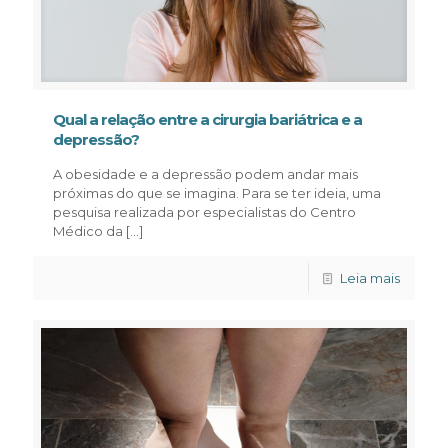
Qual a relação entre a cirurgia bariátrica e a
depressão?
A obesidade e a depressão podem andar mais
próximas do que se imagina. Para se ter ideia, uma
pesquisa realizada por especialistas do Centro
Médico da
[…]
Leia mais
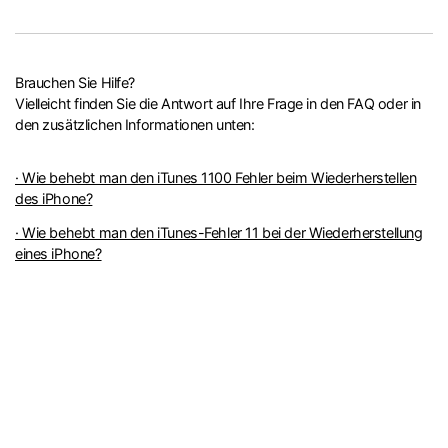
Brauchen Sie Hilfe?
Vielleicht finden Sie die Antwort auf Ihre Frage in den FAQ oder in
den zusätzlichen Informationen unten:
· Wie behebt man den iTunes 1100 Fehler beim Wiederherstellen
des iPhone?
· Wie behebt man den iTunes-Fehler 11 bei der Wiederherstellung
eines iPhone?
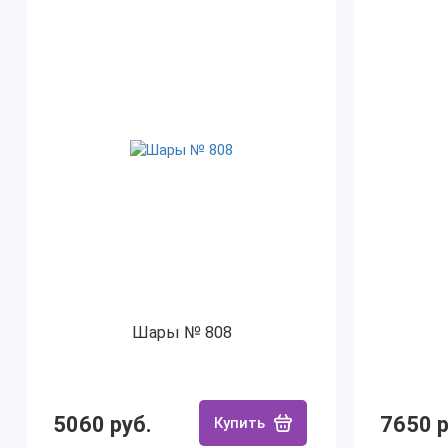
Шары № 808
5060 руб.
7650 р
Купить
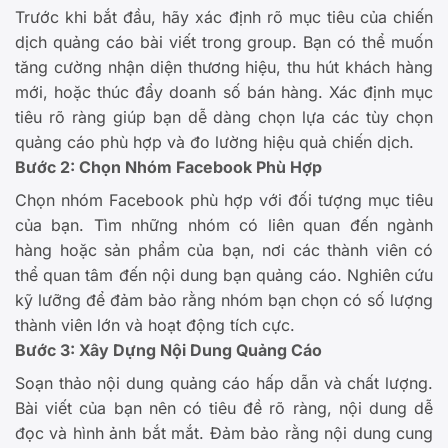
Trước khi bắt đầu, hãy xác định rõ mục tiêu của chiến
dịch quảng cáo bài viết trong group. Bạn có thể muốn
tăng cường nhận diện thương hiệu, thu hút khách hàng
mới, hoặc thúc đẩy doanh số bán hàng. Xác định mục
tiêu rõ ràng giúp bạn dễ dàng chọn lựa các tùy chọn
quảng cáo phù hợp và đo lường hiệu quả chiến dịch.
Bước 2: Chọn Nhóm Facebook Phù Hợp
Chọn nhóm Facebook phù hợp với đối tượng mục tiêu
của bạn. Tìm những nhóm có liên quan đến ngành
hàng hoặc sản phẩm của bạn, nơi các thành viên có
thể quan tâm đến nội dung bạn quảng cáo. Nghiên cứu
kỹ lưỡng để đảm bảo rằng nhóm bạn chọn có số lượng
thành viên lớn và hoạt động tích cực.
Bước 3: Xây Dựng Nội Dung Quảng Cáo
Soạn thảo nội dung quảng cáo hấp dẫn và chất lượng.
Bài viết của bạn nên có tiêu đề rõ ràng, nội dung dễ
đọc và hình ảnh bắt mắt. Đảm bảo rằng nội dung cung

--------------------

* [EXERCISE OBJECTIVE]: Begin at the first line of the records and please reproduce every line exactly through the one containing "Trước khi bắt", leaving all pictures out.

* [ANSWER FOR THE TASK]:
Qual a relação entre a cirurgia bariátrica e a
depressão?
A obesidade e a depressão podem andar mais
próximas do que se imagina. Para se ter ideia, uma
pesquisa realizada por especialistas do Centro
Médico da
[…]
Leia mais
Brauchen Sie Hilfe?
Vielleicht finden Sie die Antwort auf Ihre Frage in den FAQ oder in
den zusätzlichen Informationen unten:
· Wie behebt man den iTunes 1100 Fehler beim Wiederherstellen
des iPhone?
· Wie behebt man den iTunes-Fehler 11 bei der Wiederherstellung
eines iPhone?
Шары № 808
5060 руб.
7650 р
Купить
Trước khi bắt đầu, hãy xác định rõ mục tiêu của chiến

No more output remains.